__Input material__.
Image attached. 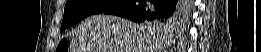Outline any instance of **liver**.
Returning <instances> with one entry per match:
<instances>
[{
	"mask_svg": "<svg viewBox=\"0 0 261 52\" xmlns=\"http://www.w3.org/2000/svg\"><path fill=\"white\" fill-rule=\"evenodd\" d=\"M166 32L151 24H136L112 15H94L81 22L72 52H162Z\"/></svg>",
	"mask_w": 261,
	"mask_h": 52,
	"instance_id": "1",
	"label": "liver"
}]
</instances>
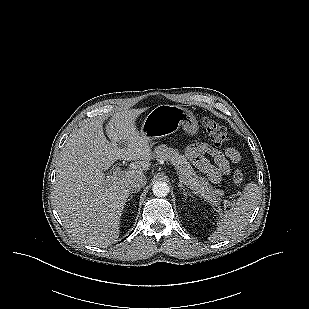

__What the exercise asks__.
Write down every line of the data above that includes the string "instances".

__Exercise output__.
Returning <instances> with one entry per match:
<instances>
</instances>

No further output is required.